I want to take the middle seat out of my boat, and put in one of these...










But I don't really want to drop $125 + shipping for it. Though If I built one myself I'd probably end up w/ half that or more in it anyway plus all the time of building it. $125 really doesn't seem that bad if you look at it that way.

What do the experts say? I know some of you have built speaker boxes.


----------



## lilbigtonka (Dec 30, 2008)

Spend the money I have fiberglassed a few boxes and you will get carried away and it def is time consuming....do what you want but that 125 would be a easy choice for me lol 


Sent from my iPhone using tapatalk


----------



## Polaris425 (Dec 16, 2004)

Yeah the more I think about it, it's not that bad for what it is... carpeted and all. And it's built by the boat manufacturer for their boats so... it's good quality.


----------



## gpinjason (Nov 10, 2009)

Yeah, I'd say it's worth $125.. unless you have most of the materials already laying around.. just to get marine grade wood would cost almost half that..


----------



## JPs300 (Mar 23, 2011)

lilbigtonka said:


> Spend the money I have fiberglassed a few boxes and you will get carried away and it def is time consuming....do what you want but that 125 would be a easy choice for me lol


 
x3.....


----------



## talleyman01 (Jul 13, 2011)

are you going for the cupholders? or just the storage box


----------



## Polaris425 (Dec 16, 2004)

Well of course. Gotta have the cup holders. 

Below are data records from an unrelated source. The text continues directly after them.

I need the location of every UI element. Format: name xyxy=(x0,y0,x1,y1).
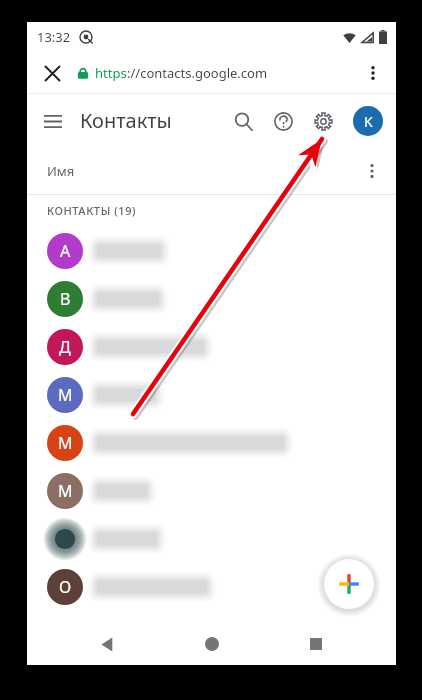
staticText: K xyxy=(364,112,373,131)
staticText: Контакты xyxy=(80,107,172,134)
button[interactable]: Account xyxy=(353,106,383,136)
staticText: Д xyxy=(59,336,71,358)
button[interactable]: В xyxy=(27,275,396,323)
staticText: 13:32 xyxy=(37,28,71,46)
staticText: О xyxy=(59,576,72,598)
button[interactable]: О xyxy=(27,563,396,611)
button[interactable]: Settings xyxy=(305,103,341,139)
button[interactable]: Create contact xyxy=(321,556,377,612)
button[interactable]: Home xyxy=(188,623,236,665)
staticText: https xyxy=(95,64,127,82)
staticText: КОНТАКТЫ (19) xyxy=(47,203,137,218)
button[interactable] xyxy=(27,515,396,563)
button[interactable]: Recent apps xyxy=(292,623,340,665)
staticText: Имя xyxy=(47,162,75,180)
button[interactable]: А xyxy=(27,227,396,275)
staticText: М xyxy=(58,432,73,454)
button[interactable]: М xyxy=(27,419,396,467)
button[interactable]: М xyxy=(27,371,396,419)
staticText: ://contacts.google.com xyxy=(127,64,268,82)
staticText: В xyxy=(60,288,71,310)
staticText: А xyxy=(60,240,71,262)
button[interactable]: М xyxy=(27,467,396,515)
staticText: М xyxy=(58,384,73,406)
button[interactable]: Close xyxy=(35,56,69,90)
button[interactable]: Search xyxy=(225,103,261,139)
button[interactable]: Д xyxy=(27,323,396,371)
staticText: М xyxy=(58,480,73,502)
button[interactable]: Sort options xyxy=(355,154,389,188)
button[interactable]: Menu xyxy=(33,101,73,141)
button[interactable]: Имя xyxy=(27,147,396,195)
button[interactable]: Help xyxy=(265,103,301,139)
button[interactable]: Back xyxy=(83,623,131,665)
button[interactable]: More options xyxy=(356,56,390,90)
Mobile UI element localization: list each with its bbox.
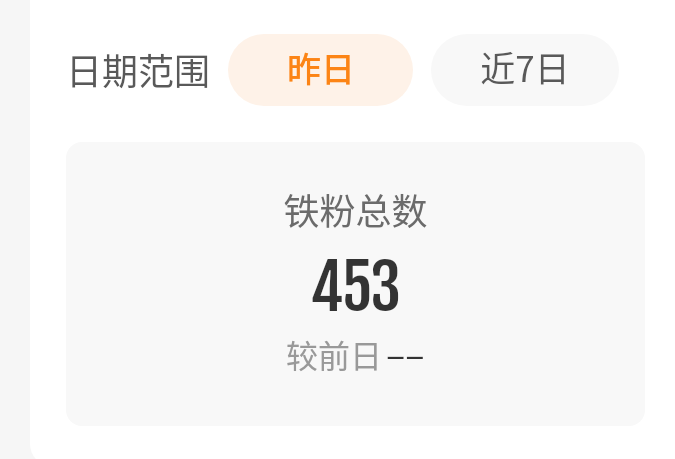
staticText: 较前日 <box>286 331 383 377</box>
button[interactable]: 铁粉总数 <box>66 142 645 426</box>
staticText: 近7日 <box>480 41 570 92</box>
staticText: 日期范围 <box>66 43 211 95</box>
staticText: 铁粉总数 <box>283 183 428 235</box>
staticText: –– <box>386 326 425 378</box>
staticText: 昨日 <box>287 43 355 92</box>
button[interactable]: 近7日 <box>431 34 619 106</box>
button[interactable]: 昨日 <box>228 34 413 106</box>
staticText: 453 <box>310 248 400 326</box>
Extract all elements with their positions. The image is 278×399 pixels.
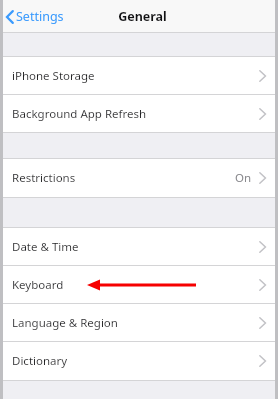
staticText: Language & Region: [12, 315, 118, 331]
button[interactable]: Keyboard: [3, 266, 275, 303]
button[interactable]: Settings: [3, 4, 70, 29]
button[interactable]: Language & Region: [3, 304, 275, 341]
staticText: Settings: [16, 8, 64, 25]
staticText: Restrictions: [12, 170, 76, 186]
staticText: General: [118, 8, 167, 25]
staticText: Background App Refresh: [12, 106, 147, 122]
staticText: Date & Time: [12, 239, 79, 255]
button[interactable]: Date & Time: [3, 228, 275, 265]
staticText: Keyboard: [12, 277, 64, 293]
staticText: iPhone Storage: [12, 68, 95, 84]
staticText: On: [235, 170, 252, 186]
button[interactable]: Restrictions: [3, 159, 275, 197]
button[interactable]: Background App Refresh: [3, 95, 275, 132]
button[interactable]: iPhone Storage: [3, 57, 275, 94]
button[interactable]: Dictionary: [3, 342, 275, 380]
staticText: Dictionary: [12, 353, 68, 369]
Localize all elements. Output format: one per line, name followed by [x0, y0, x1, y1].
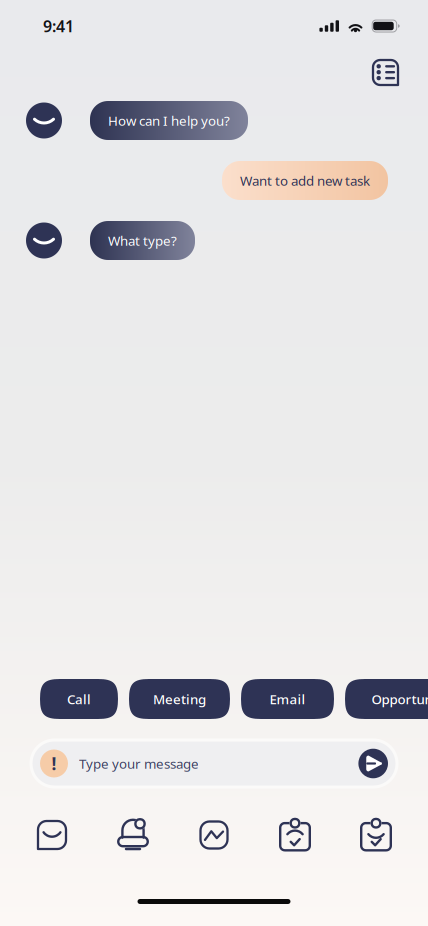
staticText: Call — [67, 690, 91, 708]
staticText: Email — [270, 690, 306, 708]
staticText: 9:41 — [43, 15, 74, 37]
staticText: Opportunity — [372, 690, 428, 708]
staticText: Want to add new task — [240, 172, 370, 189]
button[interactable]: Call — [40, 679, 118, 719]
button[interactable]: Chat — [12, 818, 92, 852]
staticText: How can I help you? — [108, 112, 230, 129]
staticText: What type? — [108, 232, 177, 249]
staticText: Type your message — [79, 755, 199, 772]
button[interactable]: Insights — [174, 818, 254, 852]
button[interactable]: Tasks — [373, 60, 398, 85]
button[interactable]: Tasks — [254, 818, 336, 852]
button[interactable]: Meeting — [129, 679, 230, 719]
button[interactable]: Notifications — [92, 818, 174, 852]
staticText: ! — [52, 752, 56, 775]
button[interactable]: Email — [241, 679, 334, 719]
button[interactable]: Completed — [336, 818, 416, 852]
staticText: Meeting — [153, 690, 206, 708]
button[interactable]: Send — [358, 749, 388, 778]
button[interactable]: Opportunity — [345, 679, 428, 719]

Posted via TapaTalk for iPhone5


----------



## talleyman01 (Jul 13, 2011)

Cup Holders | SeaSucker 


I have these all over my boat and the best thing ive evr done and you can keep the other seat plus you can get all kinds of other attachments to go with them and ive had them for going on 3 years and they still work great no rotting in the cups or anything


----------



## lilbigtonka (Dec 30, 2008)

Them are some pricey suction cups lol


----------



## talleyman01 (Jul 13, 2011)

but very much worth it those little cups will hold anything u throw at them I can hold 4 dive tanks one cup of about 8 full size off shore rods we built a bracket to hold the rods then just change it for the tanks and all kinds of other boat crap


----------



## Polaris425 (Dec 16, 2004)

I want the box AND cupholders.... I'm not just after cup holders. The box is what I'm after... but I want this one w/ the cup holders.

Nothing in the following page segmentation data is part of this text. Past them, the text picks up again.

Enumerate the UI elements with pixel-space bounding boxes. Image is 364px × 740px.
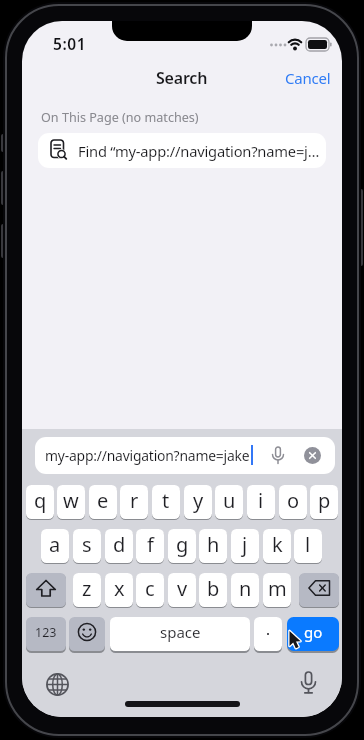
- staticText: Search: [156, 67, 208, 89]
- staticText: 123: [35, 624, 57, 641]
- button[interactable]: 123: [26, 617, 66, 651]
- button[interactable]: go: [287, 617, 339, 651]
- button[interactable]: [26, 573, 66, 607]
- staticText: c: [145, 575, 155, 602]
- button[interactable]: my-app://navigation?name=jake: [35, 437, 335, 474]
- staticText: o: [287, 487, 300, 514]
- button[interactable]: [46, 673, 69, 696]
- button[interactable]: i: [247, 485, 275, 519]
- button[interactable]: r: [120, 485, 148, 519]
- staticText: z: [82, 575, 92, 602]
- staticText: j: [242, 531, 248, 558]
- button[interactable]: g: [168, 529, 196, 563]
- staticText: h: [207, 531, 220, 558]
- staticText: w: [63, 487, 79, 514]
- staticText: d: [113, 531, 126, 558]
- button[interactable]: b: [199, 573, 227, 607]
- staticText: f: [147, 531, 154, 558]
- button[interactable]: [69, 617, 105, 651]
- staticText: go: [304, 622, 323, 642]
- staticText: v: [177, 575, 188, 602]
- button[interactable]: Find “my-app://navigation?name=j…: [38, 133, 326, 168]
- button[interactable]: d: [105, 529, 133, 563]
- staticText: Find “my-app://navigation?name=j…: [78, 141, 320, 161]
- button[interactable]: e: [89, 485, 117, 519]
- button[interactable]: j: [231, 529, 259, 563]
- button[interactable]: n: [231, 573, 259, 607]
- staticText: m: [268, 575, 287, 602]
- button[interactable]: a: [41, 529, 69, 563]
- staticText: Cancel: [285, 68, 331, 88]
- button[interactable]: space: [110, 617, 250, 651]
- staticText: t: [162, 487, 170, 514]
- staticText: s: [82, 531, 92, 558]
- staticText: b: [207, 575, 220, 602]
- button[interactable]: q: [26, 485, 54, 519]
- button[interactable]: m: [263, 573, 291, 607]
- button[interactable]: t: [152, 485, 180, 519]
- staticText: k: [272, 531, 283, 558]
- staticText: g: [176, 531, 189, 558]
- staticText: u: [223, 487, 236, 514]
- button[interactable]: u: [215, 485, 243, 519]
- button[interactable]: w: [57, 485, 85, 519]
- button[interactable]: [304, 447, 321, 464]
- button[interactable]: x: [105, 573, 133, 607]
- staticText: i: [258, 487, 264, 514]
- staticText: On This Page (no matches): [41, 109, 199, 126]
- button[interactable]: z: [73, 573, 101, 607]
- button[interactable]: o: [279, 485, 307, 519]
- staticText: my-app://navigation?name=jake: [45, 446, 250, 465]
- staticText: space: [160, 622, 201, 642]
- button[interactable]: y: [184, 485, 212, 519]
- button[interactable]: k: [263, 529, 291, 563]
- staticText: a: [49, 531, 61, 558]
- staticText: y: [193, 487, 204, 514]
- button[interactable]: Cancel: [285, 68, 331, 88]
- staticText: n: [239, 575, 252, 602]
- staticText: l: [305, 531, 311, 558]
- staticText: q: [34, 487, 47, 514]
- button[interactable]: f: [136, 529, 164, 563]
- button[interactable]: [300, 671, 317, 696]
- button[interactable]: [299, 573, 339, 607]
- staticText: p: [318, 487, 331, 514]
- button[interactable]: h: [199, 529, 227, 563]
- button[interactable]: v: [168, 573, 196, 607]
- button[interactable]: p: [310, 485, 338, 519]
- staticText: r: [130, 487, 139, 514]
- staticText: x: [114, 575, 125, 602]
- staticText: e: [97, 487, 109, 514]
- button[interactable]: c: [136, 573, 164, 607]
- button[interactable]: [254, 617, 282, 651]
- button[interactable]: l: [294, 529, 322, 563]
- button[interactable]: s: [73, 529, 101, 563]
- staticText: 5:01: [53, 33, 87, 54]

And tonka is right... why on earth pay $100 for a cup holder, when the box with them is $125...


----------



## talleyman01 (Jul 13, 2011)

cause these move allover the boat when ur fishin up front u move em in the back move em


----------



## Polaris425 (Dec 16, 2004)

Ok well, I dont want suction cupholders all over my boat... And I wouldnt pay that for them anyway. So thanks but no thanks..


Oh, and BTW. Academy has the same thing for like $10. So....


My thread was about the box.... so let's get off the cup holder subject b/c that has nothing to with this thread or with what I was asking.


----------